Arun Shankar is an Indian actor, singer, director, and writer. He started his acting career with television commercials and then acted in the lead role for two films: Camel Safari (2013) and The Chameleon (2015). He received the 2016 National Film Award – Special Mention at the 63rd National Film Awards for his psychological short fiction film The Chameleon (2015).

==Early life and career==
Born and grew up in Delhi, Arun Shankar is a son of Shankar Mohan, a Malayalam actor.

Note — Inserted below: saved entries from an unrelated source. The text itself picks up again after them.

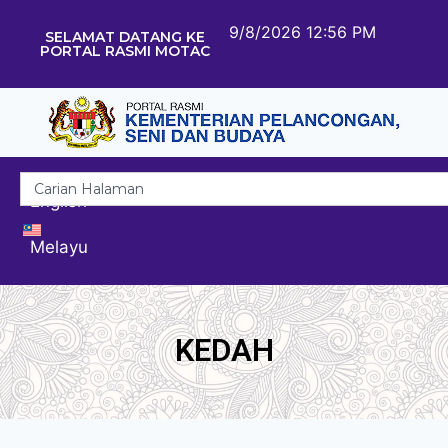
9/8/2026 12:56 PM
SELAMAT DATANG KE
PORTAL RASMI MOTAC
English
Melayu
KEDAH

Arun started his career as an actor in Hindi theatre under the guidance of M. Sayeed Alam, and subsequently worked as a model in television advertisements. His first notable role was in commercial for Malabar Gold which was directed by V. K. Prakash. He received attention as an actor with the 2013 Malayalam-language film Camel Safari, directed by Jayaraj. In 2015, Arun made his first short fiction film, which was based on the mental condition of bipolar disorder. For the film, he won the National Film Award in 2016.

Arun featured as a Rapper along with Neeti Mohan in the song Hum (2021). The song starred television actor Pooja Banerjee and Ruthvik Reddy In 2021, Arun signed debutant Ruthvik Reddy and Neeti Mohan for his next untitled Hindi film.

==Filmography==

| Year | Film | Role |
|---|---|---|
| 2013 | Camel Safari | Lead Actor |
| 2016 | The Chameleon | Lead Actor |
|  | Untitled | Director |

==Music==

| Year | Song title | Music label | Ref. |
| 2018 | Hidayat | Zee Music Company |  |
| 2020 | Hum | ASP Music |  |

==Awards==
Arun won the 2016 National Film Award – Special Mention at the 63rd National Film Awards for his psychological short fiction film The Chameleon (2016). He received the award for presenting the "twists and turns of a distorted mind" of the film's protagonist.